[Page images and extracted text]
# # # # #

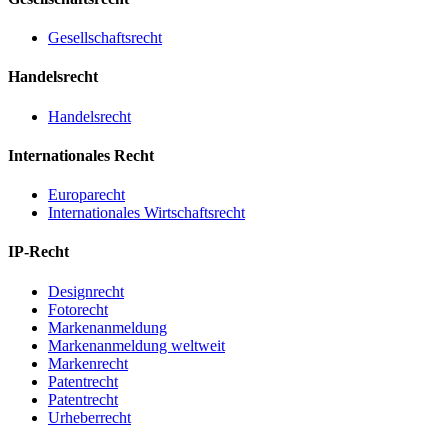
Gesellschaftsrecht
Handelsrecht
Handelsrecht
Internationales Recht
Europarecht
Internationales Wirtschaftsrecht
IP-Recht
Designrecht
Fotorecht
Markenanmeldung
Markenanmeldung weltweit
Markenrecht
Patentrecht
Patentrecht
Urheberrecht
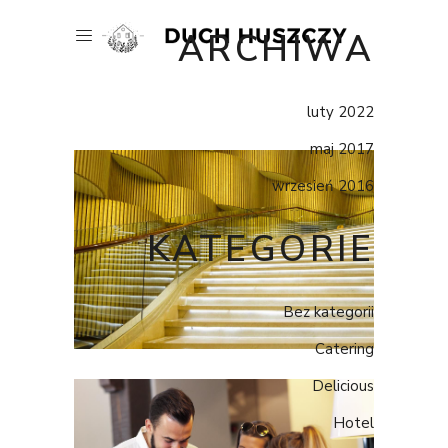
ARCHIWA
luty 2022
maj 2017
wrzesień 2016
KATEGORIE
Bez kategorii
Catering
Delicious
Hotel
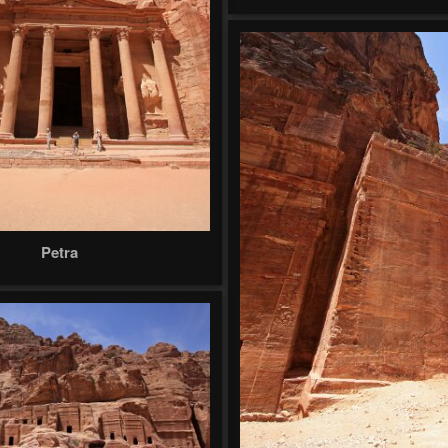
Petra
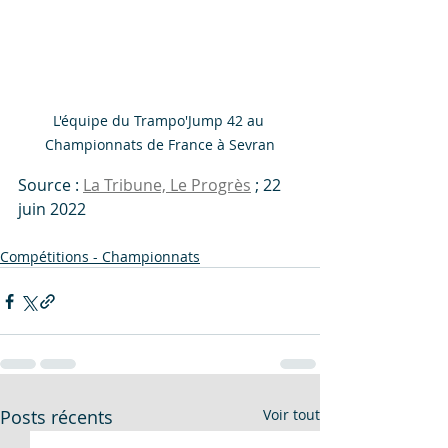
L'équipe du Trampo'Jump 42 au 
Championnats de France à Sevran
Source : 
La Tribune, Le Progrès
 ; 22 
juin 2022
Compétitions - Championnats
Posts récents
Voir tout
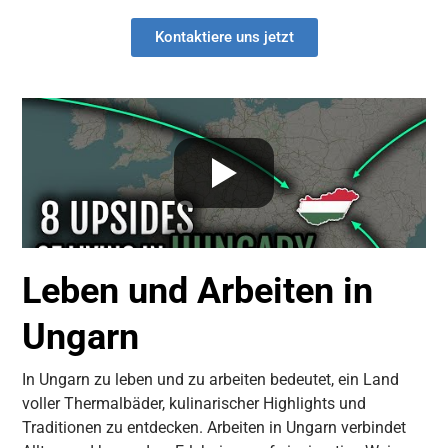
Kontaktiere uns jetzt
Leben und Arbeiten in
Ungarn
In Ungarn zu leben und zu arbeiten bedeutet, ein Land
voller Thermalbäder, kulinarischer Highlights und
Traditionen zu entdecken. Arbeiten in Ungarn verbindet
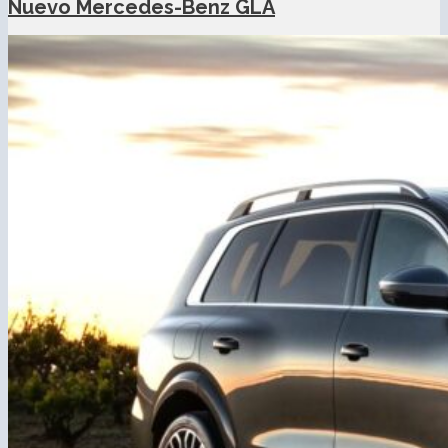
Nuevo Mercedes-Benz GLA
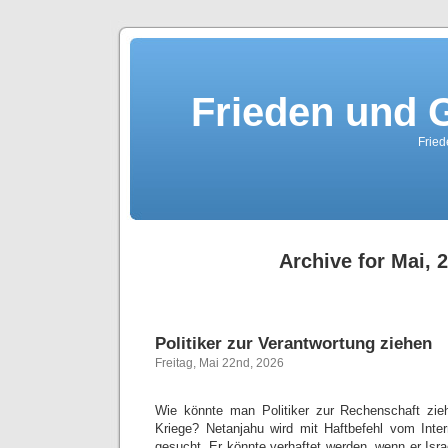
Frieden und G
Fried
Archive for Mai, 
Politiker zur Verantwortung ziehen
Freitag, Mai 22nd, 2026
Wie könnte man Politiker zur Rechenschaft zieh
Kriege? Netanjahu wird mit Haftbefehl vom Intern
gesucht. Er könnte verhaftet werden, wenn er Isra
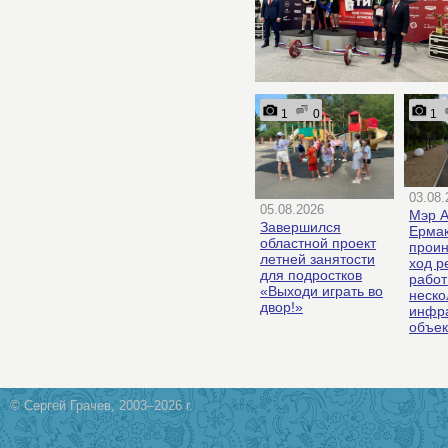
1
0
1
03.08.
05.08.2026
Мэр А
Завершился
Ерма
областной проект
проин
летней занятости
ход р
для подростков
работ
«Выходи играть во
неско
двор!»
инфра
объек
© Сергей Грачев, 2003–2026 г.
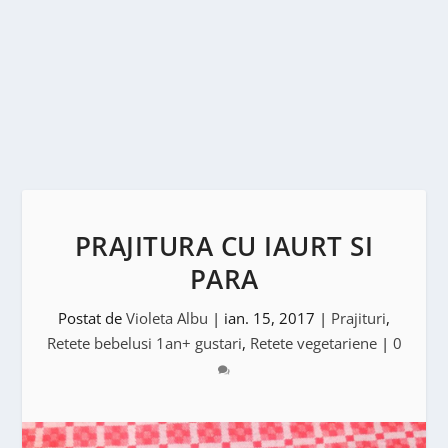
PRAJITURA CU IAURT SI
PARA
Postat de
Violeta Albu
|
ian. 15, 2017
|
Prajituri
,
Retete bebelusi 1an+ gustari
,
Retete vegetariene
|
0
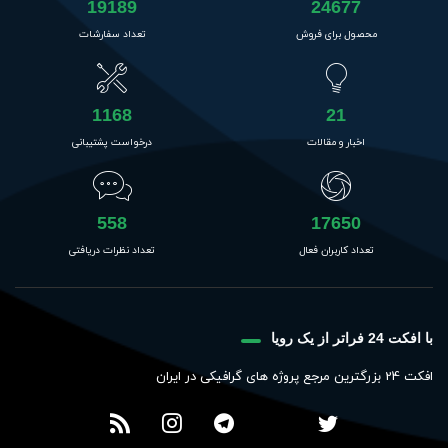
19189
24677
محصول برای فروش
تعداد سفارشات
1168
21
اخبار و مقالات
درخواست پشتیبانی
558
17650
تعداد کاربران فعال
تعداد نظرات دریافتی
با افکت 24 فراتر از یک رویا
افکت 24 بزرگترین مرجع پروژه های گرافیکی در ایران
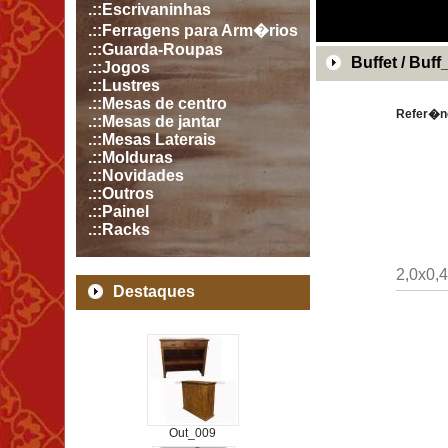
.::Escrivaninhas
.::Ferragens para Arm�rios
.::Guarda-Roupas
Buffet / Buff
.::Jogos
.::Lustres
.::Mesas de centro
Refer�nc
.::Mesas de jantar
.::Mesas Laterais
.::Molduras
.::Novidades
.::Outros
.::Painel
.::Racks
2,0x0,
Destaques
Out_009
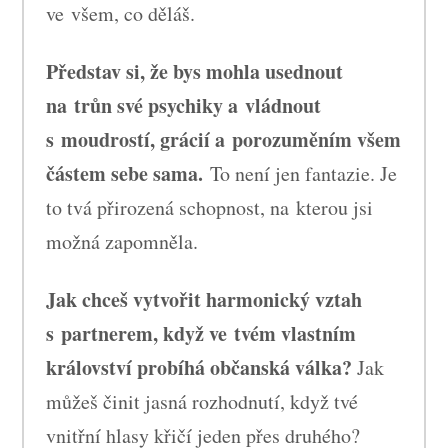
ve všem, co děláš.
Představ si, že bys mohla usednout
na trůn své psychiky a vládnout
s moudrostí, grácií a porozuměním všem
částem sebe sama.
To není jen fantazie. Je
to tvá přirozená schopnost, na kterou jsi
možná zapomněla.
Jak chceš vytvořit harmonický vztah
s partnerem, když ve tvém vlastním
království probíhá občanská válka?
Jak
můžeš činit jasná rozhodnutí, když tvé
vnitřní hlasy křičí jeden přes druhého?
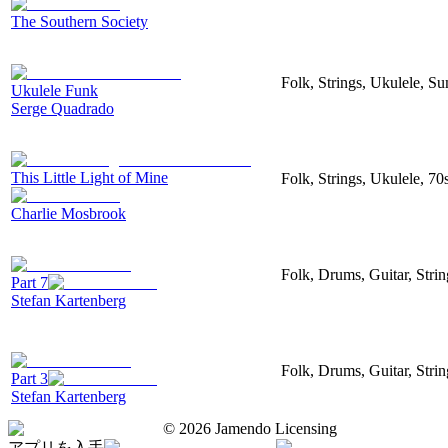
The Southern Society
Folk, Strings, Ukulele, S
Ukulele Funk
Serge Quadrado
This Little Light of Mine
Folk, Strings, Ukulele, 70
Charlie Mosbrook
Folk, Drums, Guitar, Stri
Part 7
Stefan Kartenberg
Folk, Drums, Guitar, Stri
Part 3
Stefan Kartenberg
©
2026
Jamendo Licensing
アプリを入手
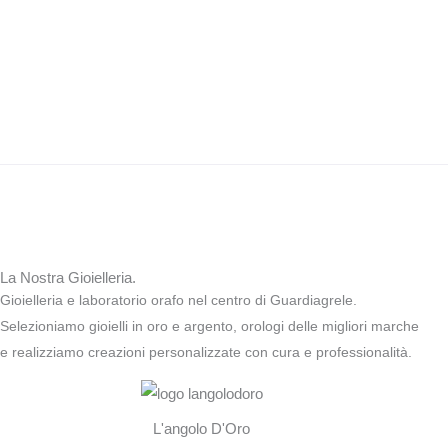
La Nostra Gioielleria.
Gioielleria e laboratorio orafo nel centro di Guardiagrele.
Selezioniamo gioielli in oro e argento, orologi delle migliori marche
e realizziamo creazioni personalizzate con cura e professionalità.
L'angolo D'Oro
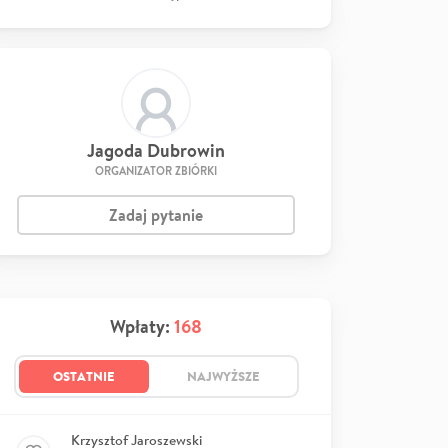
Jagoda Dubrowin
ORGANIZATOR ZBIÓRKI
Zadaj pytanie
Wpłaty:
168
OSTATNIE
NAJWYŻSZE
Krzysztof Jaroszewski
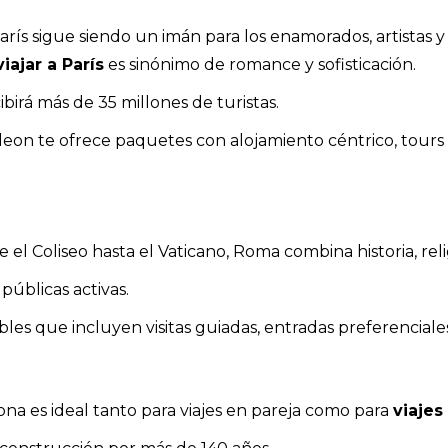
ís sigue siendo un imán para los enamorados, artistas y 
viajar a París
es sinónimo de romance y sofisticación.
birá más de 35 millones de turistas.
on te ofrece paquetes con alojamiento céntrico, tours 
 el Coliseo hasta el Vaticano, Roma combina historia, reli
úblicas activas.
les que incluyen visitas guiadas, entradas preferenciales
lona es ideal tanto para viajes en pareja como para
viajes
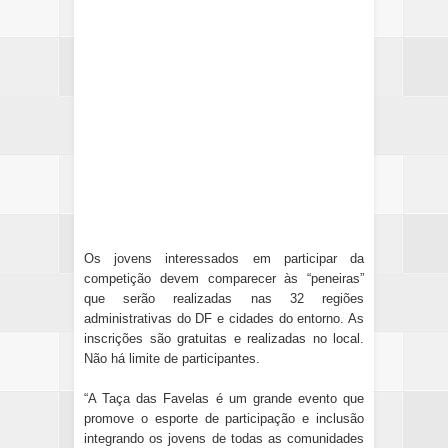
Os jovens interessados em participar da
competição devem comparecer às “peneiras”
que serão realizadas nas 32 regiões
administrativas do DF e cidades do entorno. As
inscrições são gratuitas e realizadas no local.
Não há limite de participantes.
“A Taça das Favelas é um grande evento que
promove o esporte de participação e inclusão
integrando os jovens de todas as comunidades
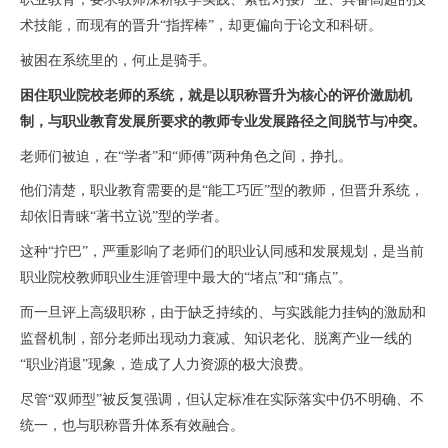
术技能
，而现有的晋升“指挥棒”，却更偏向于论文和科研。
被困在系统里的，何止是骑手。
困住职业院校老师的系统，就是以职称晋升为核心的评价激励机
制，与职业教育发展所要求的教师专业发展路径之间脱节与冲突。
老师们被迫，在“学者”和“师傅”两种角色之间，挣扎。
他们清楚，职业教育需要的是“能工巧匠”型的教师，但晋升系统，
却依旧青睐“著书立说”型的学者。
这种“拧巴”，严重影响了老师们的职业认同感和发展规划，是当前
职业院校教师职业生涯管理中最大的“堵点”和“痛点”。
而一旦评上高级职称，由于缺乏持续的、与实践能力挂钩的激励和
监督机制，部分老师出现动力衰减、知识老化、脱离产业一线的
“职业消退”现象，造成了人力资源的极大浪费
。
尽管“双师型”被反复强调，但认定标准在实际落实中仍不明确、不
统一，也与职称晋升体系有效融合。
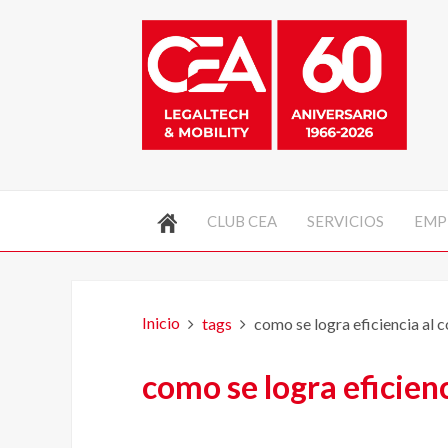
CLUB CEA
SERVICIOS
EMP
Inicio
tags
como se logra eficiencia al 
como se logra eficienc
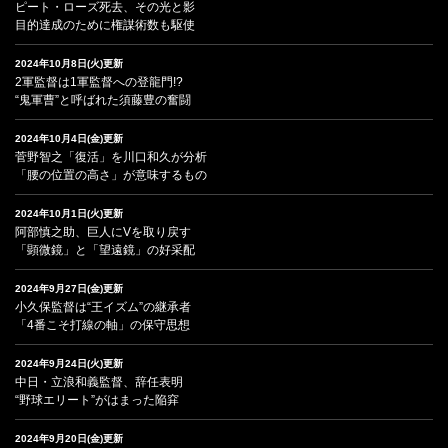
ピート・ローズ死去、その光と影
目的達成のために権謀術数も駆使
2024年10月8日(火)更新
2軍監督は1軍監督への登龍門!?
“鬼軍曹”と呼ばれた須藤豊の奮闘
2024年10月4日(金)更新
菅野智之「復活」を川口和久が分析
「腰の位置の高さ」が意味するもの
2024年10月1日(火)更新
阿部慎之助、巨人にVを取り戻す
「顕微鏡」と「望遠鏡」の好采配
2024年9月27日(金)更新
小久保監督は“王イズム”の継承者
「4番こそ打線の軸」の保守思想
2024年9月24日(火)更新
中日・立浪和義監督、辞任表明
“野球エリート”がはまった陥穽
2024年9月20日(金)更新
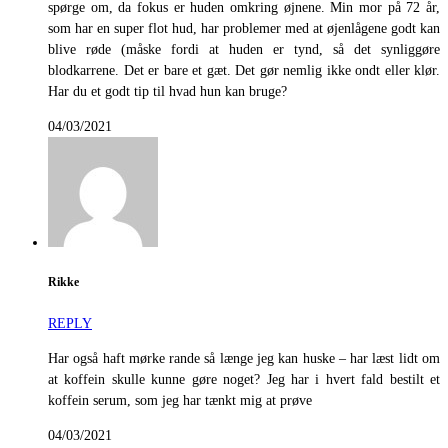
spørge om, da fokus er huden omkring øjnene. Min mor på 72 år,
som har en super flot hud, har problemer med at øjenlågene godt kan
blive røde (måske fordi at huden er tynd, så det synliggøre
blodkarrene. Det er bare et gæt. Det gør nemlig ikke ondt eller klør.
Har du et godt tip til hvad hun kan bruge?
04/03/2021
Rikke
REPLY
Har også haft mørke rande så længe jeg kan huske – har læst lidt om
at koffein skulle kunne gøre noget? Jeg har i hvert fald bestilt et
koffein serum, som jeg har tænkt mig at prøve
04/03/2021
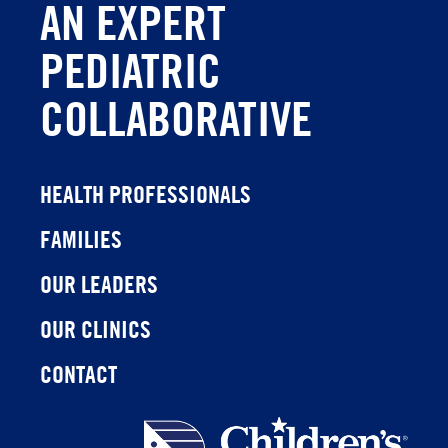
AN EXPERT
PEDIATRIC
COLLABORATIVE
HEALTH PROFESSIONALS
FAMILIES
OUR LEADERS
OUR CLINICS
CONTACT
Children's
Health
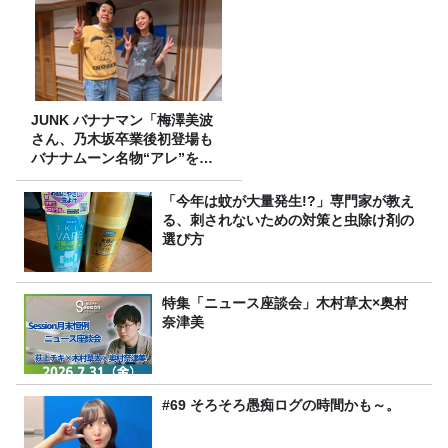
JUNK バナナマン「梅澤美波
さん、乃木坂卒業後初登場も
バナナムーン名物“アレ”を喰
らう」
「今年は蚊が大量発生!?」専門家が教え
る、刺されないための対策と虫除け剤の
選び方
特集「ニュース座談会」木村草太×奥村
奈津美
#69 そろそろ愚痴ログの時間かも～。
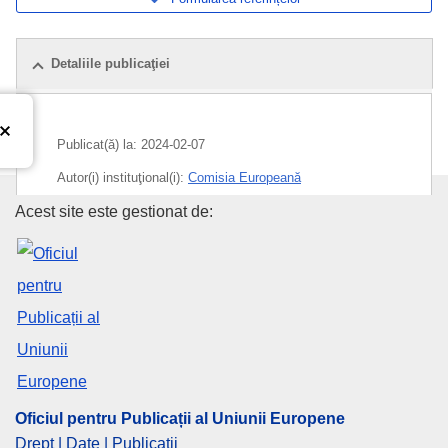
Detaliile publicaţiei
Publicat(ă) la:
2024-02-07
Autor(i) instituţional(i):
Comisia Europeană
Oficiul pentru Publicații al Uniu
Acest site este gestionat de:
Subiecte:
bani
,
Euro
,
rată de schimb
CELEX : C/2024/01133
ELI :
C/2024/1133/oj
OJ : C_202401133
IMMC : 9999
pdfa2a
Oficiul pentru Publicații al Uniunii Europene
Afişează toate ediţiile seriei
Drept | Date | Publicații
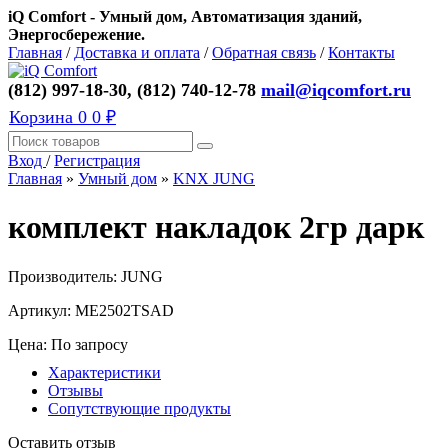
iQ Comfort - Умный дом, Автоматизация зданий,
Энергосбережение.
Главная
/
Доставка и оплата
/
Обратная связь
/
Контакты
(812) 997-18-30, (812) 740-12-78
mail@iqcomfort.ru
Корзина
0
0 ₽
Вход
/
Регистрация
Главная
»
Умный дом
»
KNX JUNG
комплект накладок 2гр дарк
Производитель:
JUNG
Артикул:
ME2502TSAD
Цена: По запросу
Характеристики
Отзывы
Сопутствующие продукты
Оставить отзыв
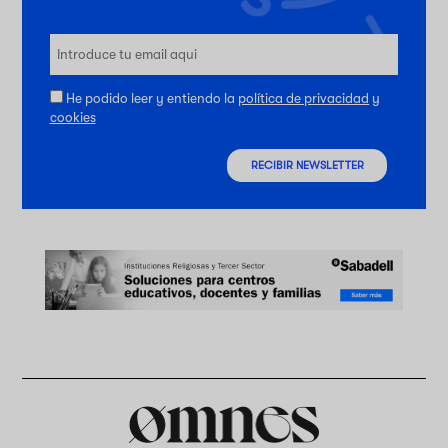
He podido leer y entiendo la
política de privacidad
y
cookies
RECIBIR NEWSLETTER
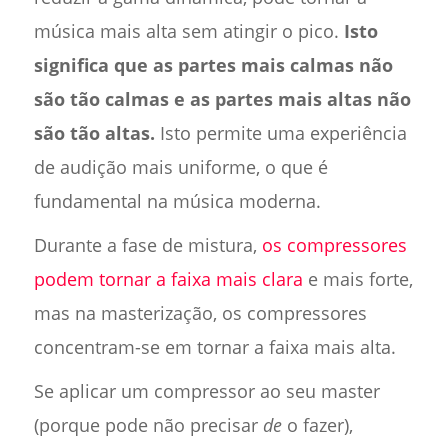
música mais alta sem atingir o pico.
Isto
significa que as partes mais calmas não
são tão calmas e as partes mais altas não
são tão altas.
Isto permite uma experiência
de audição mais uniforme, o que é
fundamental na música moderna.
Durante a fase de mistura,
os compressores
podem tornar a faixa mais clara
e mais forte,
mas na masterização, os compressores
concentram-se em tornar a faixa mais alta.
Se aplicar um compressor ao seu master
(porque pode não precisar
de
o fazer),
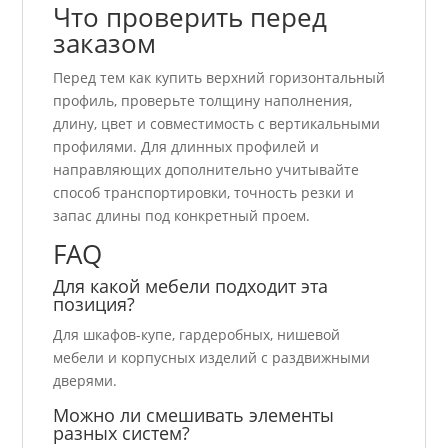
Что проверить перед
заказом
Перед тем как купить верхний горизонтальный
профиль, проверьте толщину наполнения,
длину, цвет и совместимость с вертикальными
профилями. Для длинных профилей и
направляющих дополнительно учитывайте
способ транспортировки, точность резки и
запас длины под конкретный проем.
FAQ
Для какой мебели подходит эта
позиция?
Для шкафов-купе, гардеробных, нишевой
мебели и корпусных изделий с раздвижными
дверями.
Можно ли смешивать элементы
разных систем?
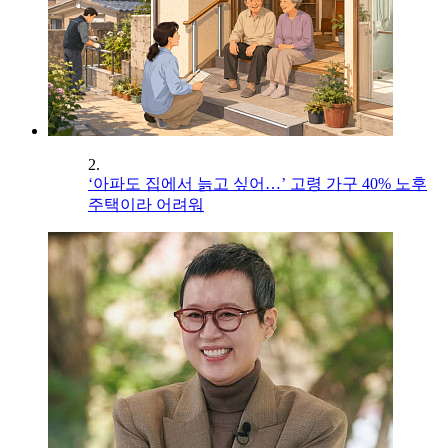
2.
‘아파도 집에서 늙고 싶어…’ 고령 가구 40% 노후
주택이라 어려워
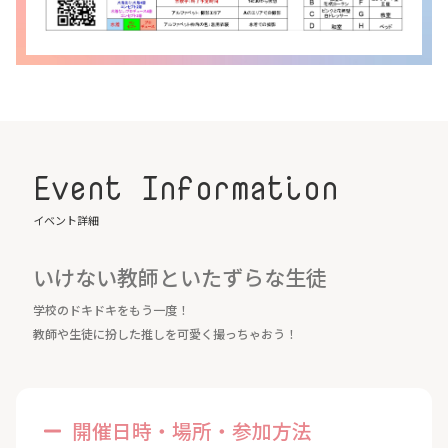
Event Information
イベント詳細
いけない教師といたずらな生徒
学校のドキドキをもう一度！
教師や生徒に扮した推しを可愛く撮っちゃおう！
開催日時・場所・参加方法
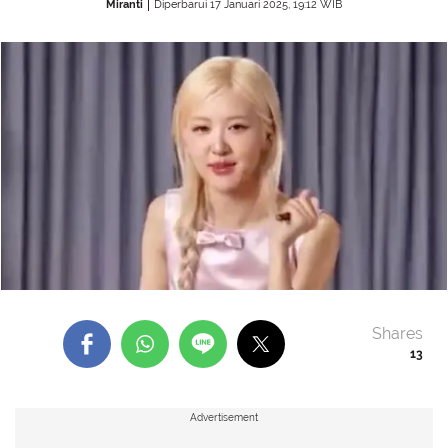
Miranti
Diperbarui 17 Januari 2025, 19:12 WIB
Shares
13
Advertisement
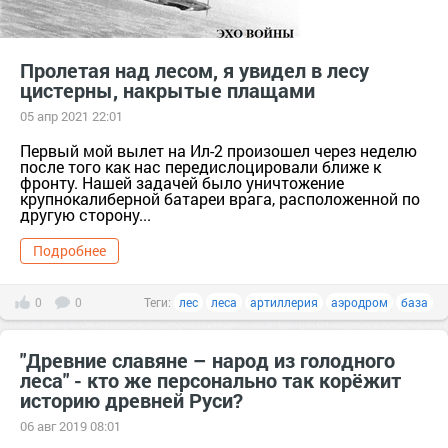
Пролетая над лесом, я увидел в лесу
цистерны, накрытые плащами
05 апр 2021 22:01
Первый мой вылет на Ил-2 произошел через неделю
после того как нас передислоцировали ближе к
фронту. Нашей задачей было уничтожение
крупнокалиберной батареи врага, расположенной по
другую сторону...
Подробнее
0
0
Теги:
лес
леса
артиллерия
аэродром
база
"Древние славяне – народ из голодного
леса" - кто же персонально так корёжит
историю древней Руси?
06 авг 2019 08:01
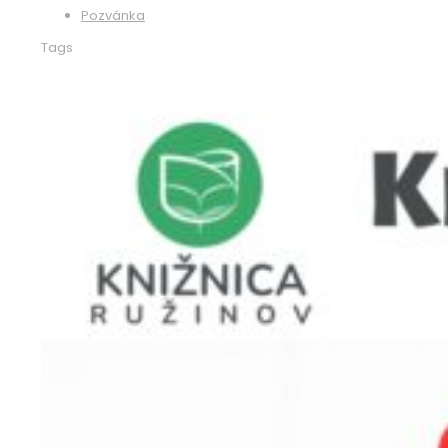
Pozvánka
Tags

# # # # #

From the line containing "ian. 15, 2017" through the line containing "s partnerem, když ve tvém vlastním", copy every line above exactly, without pictures.

ian. 15, 2017
|
Prajituri
,
Retete bebelusi 1an+ gustari
,
Retete vegetariene
|
0
19189
24677
محصول برای فروش
تعداد سفارشات
1168
21
اخبار و مقالات
درخواست پشتیبانی
558
17650
تعداد کاربران فعال
تعداد نظرات دریافتی
با افکت 24 فراتر از یک رویا
افکت 24 بزرگترین مرجع پروژه های گرافیکی در ایران
.::Escrivaninhas
.::Ferragens para Arm�rios
.::Guarda-Roupas
Buffet / Buff
.::Jogos
.::Lustres
.::Mesas de centro
Refer�nc
.::Mesas de jantar
.::Mesas Laterais
.::Molduras
.::Novidades
.::Outros
.::Painel
.::Racks
2,0x0,
Destaques
Out_009
ve všem, co děláš.
Představ si, že bys mohla usednout
na trůn své psychiky a vládnout
s moudrostí, grácií a porozuměním všem
částem sebe sama.
To není jen fantazie. Je
to tvá přirozená schopnost, na kterou jsi
možná zapomněla.
Jak chceš vytvořit harmonický vztah
s partnerem, když ve tvém vlastním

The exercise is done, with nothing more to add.